FIG. 14 is an explanatory diagram of address calculation and line generation.

FIG. 15 is an explanatory diagram of filling.

FIG. 16 is a block diagram of a character generator.

[Explanation of symbols]

 1 ... Character generator, 2 ... CPU interface, 3 ... Font input FIFO, 4 ... Vector block, 5 ... FIFO, 6 ... Raster block, 7 ... Dot memory.
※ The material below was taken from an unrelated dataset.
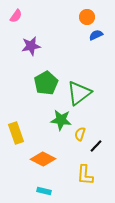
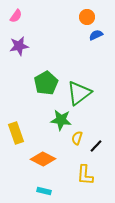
purple star: moved 12 px left
yellow semicircle: moved 3 px left, 4 px down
 ─────────────────────────────────────────────────── ─── Continued Front Page (72) Inventor Kazuko Hasegawa 292 Yoshida-cho, Totsuka-ku, Yokohama-shi, Kanagawa, Ltd. Microelectronics Devices Development Laboratory, Hitachi, Ltd. (72) Hiroshi Wada 292 Yoshida-cho, Totsuka-ku, Yokohama-shi, Kanagawa House number Hitachi, Ltd. Microelectronics equipment development laboratory (72) Inventor Yuko Sato 292 Yoshida-cho, Totsuka-ku, Yokohama, Kanagawa Prefecture Household number Hitachi Ltd. Microelectronics equipment development laboratory (72) Inventor Hiroaki Shirane Totsuka Yokohama, Kanagawa Prefecture 292 Yoshida-cho, Tokyo Stock company Hitachi Image Information Systems (72) Inventor Kazuhisa Nishimoto 292 Yoshida-cho, Totsuka-ku, Yokohama City, Kanagawa Stock company Hitachi Image Information Systems (72) Inventor Shigeo Hayashi Kamimizumoto-cho, Kodaira-shi, Tokyo 5 chome No. 20-1 Stock, Hitachi Ltd. Semiconductor Design and Development Center (72) Inventor Norio Kiriyama 1-1-1, Higashitaga-cho, Hitachi City, Ibaraki Hitachi Ltd. Taga Factory

Claims (6)

[Claims] 1. A character generator for converting outline font data composed of character contour information into dot font data, and a font input FIFO for temporarily storing the outline font data from a CPU interface and a font memory, Font input FIF
A vector block for sequentially reading outline font data from O and converting coordinate data (x, y) into (x ', y') and converted coordinate data (x ',
y ') for temporarily storing, a raster block for reading coordinate data from the FIFO and generating lines between the coordinate data with dots, a dot memory for storing the generated dot data, and a dot memory A character generation device comprising the raster block for reading dot data from a character, filling the outline of the character, and storing it in the dot memory again. 2. The character generator according to claim 1, wherein C
The PU interface receives data, address and control signals from the outside, supplies a data bus, address bus and control signals to the internal vector block and raster block, and reads data from the font input FIFO in the vector block. A character generator which controls bus control and timing of reading and writing of user registers in the vector block and raster block, and reading of dot memory. 3. The character generator according to claim 1 or 2, wherein the vector block comprises a control section and a calculation section (execution unit), and all the characters are formed in accordance with the output character size. Line width correction that corrects the line width of the character, affine transformation that performs coordinate conversion such as enlargement, reduction, and rotation of the character, line width correction that uniformly corrects the line width of the horizontal and vertical lines of the character, and curve data Characters that perform curve interpolation that generates a curve with a short vector and address calculation that calculates the address of the dot memory when expanding on the dot memory for the head data of the loop that constitutes the outline font data Generator. 4. The character generator according to claim 1, wherein the raster block is composed of a control unit and a calculation unit (execution unit), and a line generating line generating a line between the coordinate data and a line generating the line. A character generator characterized by performing filling for filling an outline of a character generated by generation, control of a dot memory for expanding a character, and clearing of the dot memory. 5. The character generator according to claim 1, wherein the vector block and the raster block operate in parallel. 6. The character generator according to claim 1 or 2, wherein the dot memory is read at a fixed address, and the address of the dot memory is sequentially incremented inside the character generator. Generator.